セキュリティー企業の米プルーフポイントは2023年2月初旬、新たな攻撃キャンペーン▼を確認したとして注意を呼びかけた▼。
同社が「Screentime(スクリーンタイム)」と名付けた攻撃キャンペーンの特徴は、被害者(攻撃対象)のパソコンの画面データ(スクリーンショット)を取得すること。人によってはパソコンのデータを暗号化されるよりも恐ろしいだろう。一体、攻撃者の目的は何なのだろうか。
怪しいメールが攻撃のトリガー
まずはスクリーンタイムの概要を紹介しよう。スクリーンタイムが確認されたのは2022年10月から2023年1月まで。攻撃対象は主に米国およびドイツの企業。あらゆる業種が対象になったという。

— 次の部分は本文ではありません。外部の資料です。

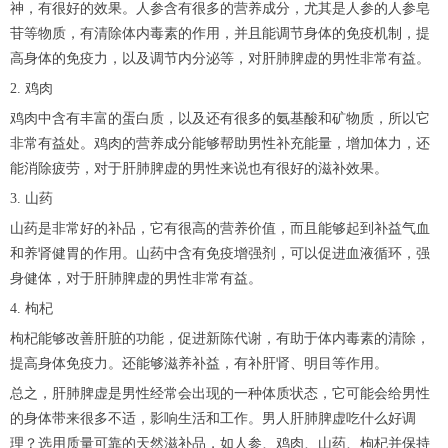
神，有很好的效果。人参含有很多的营养成分，尤其是人参的人参皂
苷等物质，有清除体内毒素的作用，并且能调节身体的免疫机制，提
高身体的免疫力，以及调节内分泌等，对肝肺脾虚的男性非常有益。
2. 鸡肉
鸡肉中含有丰富的蛋白质，以及还有很多的氨基酸和矿物质，所以它
非常有益处。鸡肉的营养成分能够帮助男性补充能量，增加体力，还
能消除疲劳，对于肝肺脾虚的男性来说也有很好的滋补效果。
3. 山药
山药是非常好的补品，它有很高的营养价值，而且能够起到补益气血
和养肾健胃的作用。山药中含有免疫增强剂，可以促进血液循环，强
身健体，对于肝肺脾虚的男性非常有益。
4. 枸杞
枸杞能够改善肝脏的功能，促进新陈代谢，有助于体内毒素的清除，
提高身体免疫力。还能够滋养补益，有补肝肾、明目等作用。
总之，肝肺脾虚是男性经常会出现的一种体质状态，它可能会给男性
的身体带来很多不适，影响生活和工作。男人肝肺脾虚吃什么好调
理？选用质量可靠的天然滋补品，如人参、鸡肉、山药、枸杞并保持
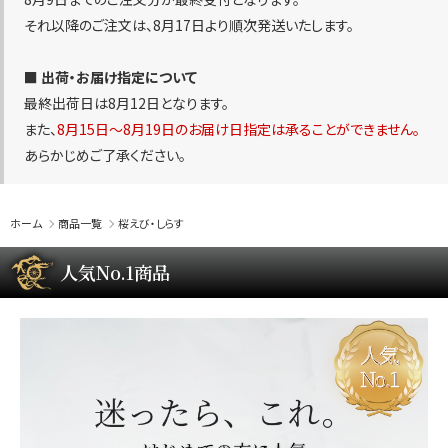
それ以降のご注文は、8月17日より順次発送いたします。
■ 出荷・お届け指定について
最終出荷日は8月12日となります。
また、
8月15日〜8月19日のお届け日指定は承ることができません。
あらかじめご了承ください。
ホーム
商品一覧
桜えび・しらす
人気No.1商品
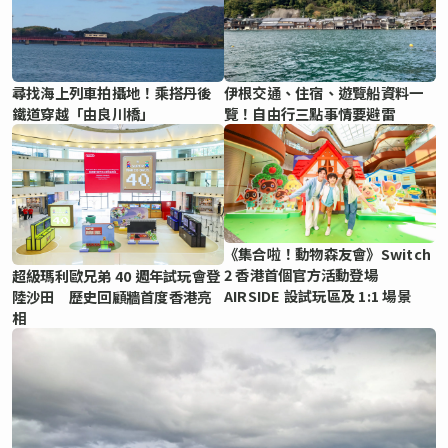
尋找海上列車拍攝地！乘搭丹後
伊根交通、住宿、遊覽船資料一
鐵道穿越「由良川橋」
覽！自由行三點事情要避雷
《集合啦！動物森友會》Switch
2 香港首個官方活動登場
超級瑪利歐兄弟 40 週年試玩會登
AIRSIDE 設試玩區及 1:1 場景
陸沙田 歷史回顧牆首度香港亮
相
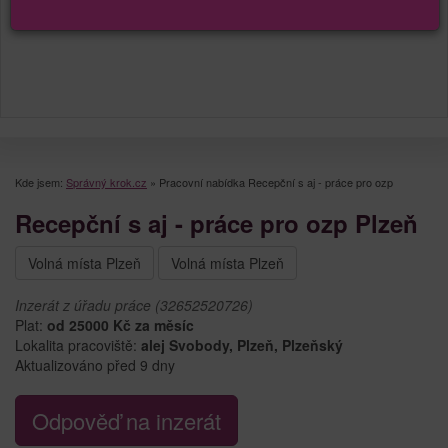
Kde jsem:
Správný krok.cz
»
Pracovní nabídka Recepční s aj - práce pro ozp
Recepční s aj - práce pro ozp Plzeň
Volná místa Plzeň
Volná místa Plzeň
Inzerát z úřadu práce (32652520726)
Plat:
od 25000 Kč za měsíc
Lokalita pracoviště:
alej Svobody, Plzeň, Plzeňský
Aktualizováno před 9 dny
Odpověď na inzerát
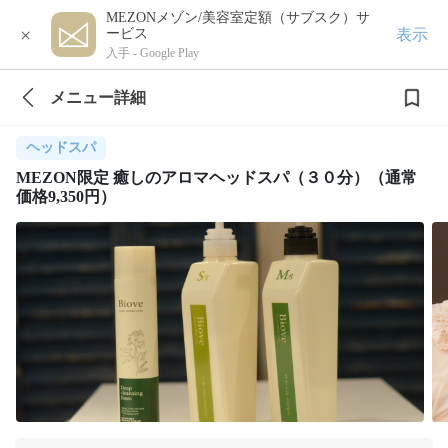
MEZONメゾン/美容室定額（サブスク）サ
×
表示
ービス
入手 -
Google Play
メニュー詳細
ヘッドスパ
MEZON限定 癒しのアロマヘッドスパ（３０分）（通常
価格9,350円）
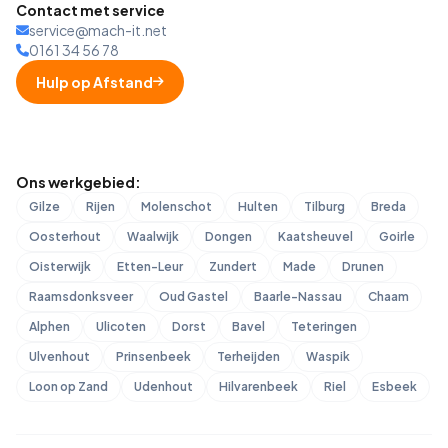
Contact met service
service@mach-it.net
0161 34 56 78
Hulp op Afstand
Ons werkgebied:
Gilze
Rijen
Molenschot
Hulten
Tilburg
Breda
Oosterhout
Waalwijk
Dongen
Kaatsheuvel
Goirle
Oisterwijk
Etten-Leur
Zundert
Made
Drunen
Raamsdonksveer
Oud Gastel
Baarle-Nassau
Chaam
Alphen
Ulicoten
Dorst
Bavel
Teteringen
Ulvenhout
Prinsenbeek
Terheijden
Waspik
Loon op Zand
Udenhout
Hilvarenbeek
Riel
Esbeek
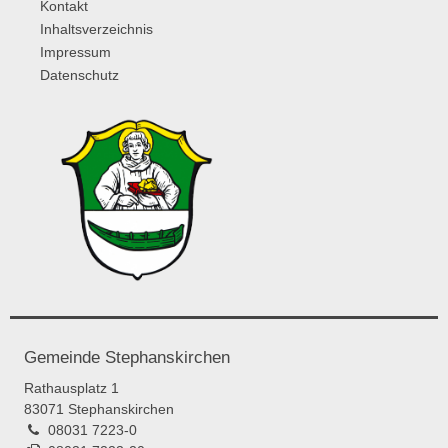
Kontakt
Inhaltsverzeichnis
Impressum
Datenschutz
Gemeinde Stephanskirchen
Rathausplatz 1
83071 Stephanskirchen
08031 7223-0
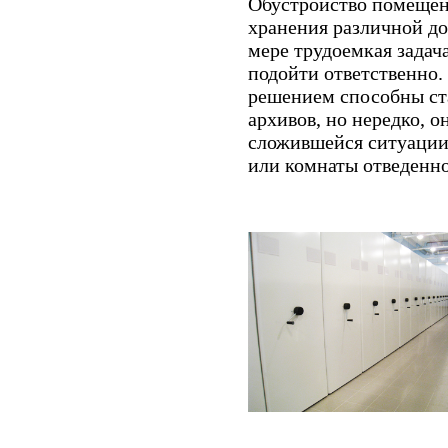
Обустройство помещен
хранения различной до
мере трудоемкая задач
подойти ответственно.
решением способны ст
архивов, но нередко, о
сложившейся ситуации
или комнаты отведенно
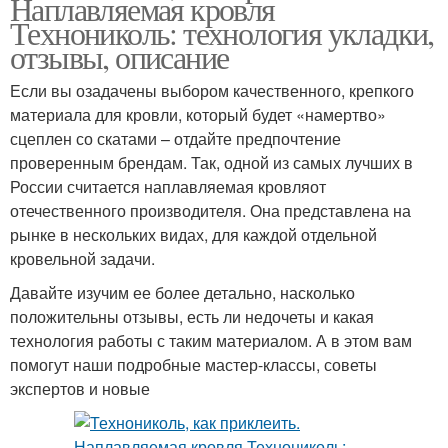
Наплавляемая кровля
Технониколь: технология укладки,
отзывы, описание
Если вы озадачены выбором качественного, крепкого
материала для кровли, который будет «намертво»
сцеплен со скатами – отдайте предпочтение
проверенным брендам. Так, одной из самых лучших в
России считается наплавляемая кровляот
отечественного производителя. Она представлена на
рынке в нескольких видах, для каждой отдельной
кровельной задачи.
Давайте изучим ее более детально, насколько
положительны отзывы, есть ли недочеты и какая
технология работы с таким материалом. А в этом вам
помогут наши подробные мастер-классы, советы
экспертов и новые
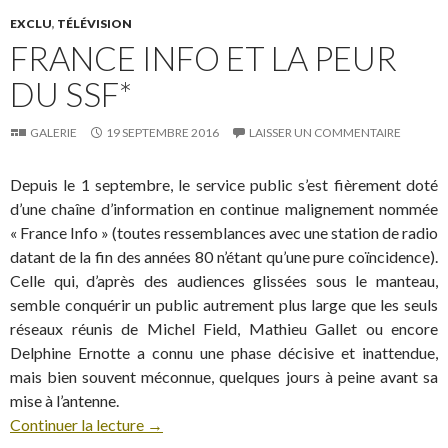
EXCLU
,
TÉLÉVISION
FRANCE INFO ET LA PEUR
DU SSF*
GALERIE
19 SEPTEMBRE 2016
LAISSER UN COMMENTAIRE
Depuis le 1 septembre, le service public s’est fièrement doté
d’une chaîne d’information en continue malignement nommée
« France Info » (toutes ressemblances avec une station de radio
datant de la fin des années 80 n’étant qu’une pure coïncidence).
Celle qui, d’après des audiences glissées sous le manteau,
semble conquérir un public autrement plus large que les seuls
réseaux réunis de Michel Field, Mathieu Gallet ou encore
Delphine Ernotte a connu une phase décisive et inattendue,
mais bien souvent méconnue, quelques jours à peine avant sa
mise à l’antenne.
Continuer la lecture
→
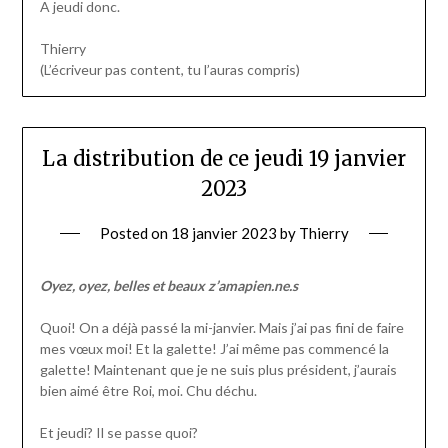
A jeudi donc.
Thierry
(L’écriveur pas content, tu l’auras compris)
La distribution de ce jeudi 19 janvier
2023
Posted on
18 janvier 2023
by
Thierry
Oyez, oyez, belles et beaux z’amapien.ne.s
Quoi! On a déjà passé la mi-janvier. Mais j’ai pas fini de faire
mes vœux moi! Et la galette! J’ai même pas commencé la
galette! Maintenant que je ne suis plus président, j’aurais
bien aimé être Roi, moi. Chu déchu.
Et jeudi? Il se passe quoi?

一般的な攻撃キャンペーンと同様に、スクリーンタイムも多段階の手順を踏む。攻撃のトリガーとなるのはメールだ。
2022年10月から11月の攻撃では、Publisher▼ファイル(拡張子は.pub)を添付したメールが使われた。添付されたPublisherファイルには悪質なマクロが仕込まれている。ファイルを開いてマクロを有効にすると、攻撃者が用意したJavaScriptファイルがダウンロードおよび実行される。悪質なマクロはExcelファイルやWordファイルに仕込むのが一般的だ。なぜPublisherファイルを使ったのかは謎である。
Publisherファイルではうまくいかなかったのか、その後攻撃者は方針を変更。メールの本文中に、JavaScriptファイルのURL(リンク)を記載するようにした(図1)。
そして活動の規模を拡大。週に2回から4回、1回当たり数千から数万のメールを送信し始めた(図2)。当初は英語のメールだけだったが、2022年12月以降はドイツ語などのメールも確認されるようになった。
ダウンロードしたJavaScriptファイルを実行すると、「WasabiSeed」と名付けられたマルウエアがダウンロードされて実行される。実行されたWasabiSeedは、「Screenshotter」と呼ばれるマルウエアをダウンロードおよび実行する。このScreenshotterがスクリーンショットを撮影し、攻撃者のサーバー(C&Cサーバー▼)へ送信する。Screenshotterの役目はこれだけだ。
有用そうなパソコンから情報窃取
攻撃者は何のためにスクリーンショットを収集するのか。すぐに考えつくのが愉快犯や脅迫だ。
前者の例としては、2003年ごろから2007年ごろに流行した暴露ウイルスが挙げられる。感染したパソコンに保存されているファイルやスクリーンショットを、Winnyなどのファイル共有ソフトやWebを介して勝手に公開する。
後者の例としては2020年ごろに出回った脅迫メールが挙げられる。パソコンのWebカメラで撮影したユーザーの姿やパソコンのスクリーンショットなどを知人に送られたくなければ指定の金額を支払えと脅迫する。この場合は、実際にスクリーンショットなどを攻撃者が取得しているわけではない。
だがスクリーンタイムの目的はいずれでもない。攻撃を続けるかどうかを判断するためにスクリーンショットを取得しているというのだ。スクリーンショットから、攻撃対象パソコンの有用性を判断する。つまり、盗むに値する情報を扱っているかどうかを判断するのだ。
有用そうな場合にはWasabiSeedを使って、パソコンから情報を盗む追加のマルウエアを送り込む。判断に迷う場合には、再度Screenshotterを送り込んで新しいスクリーンショットを取得する。
攻撃対象を絞ることで攻撃のリソースを有効活用するとともに、攻撃キャンペーンに気づかれないようにしていると考えられる。
では、スクリーンショットからどのようにして有用性を判断しているのか。人手で判断しているとプルーフポイントはみている。確かに自動化は難しそうだ。追加のマルウエアやScreenshotterを送り込むのも人手だという。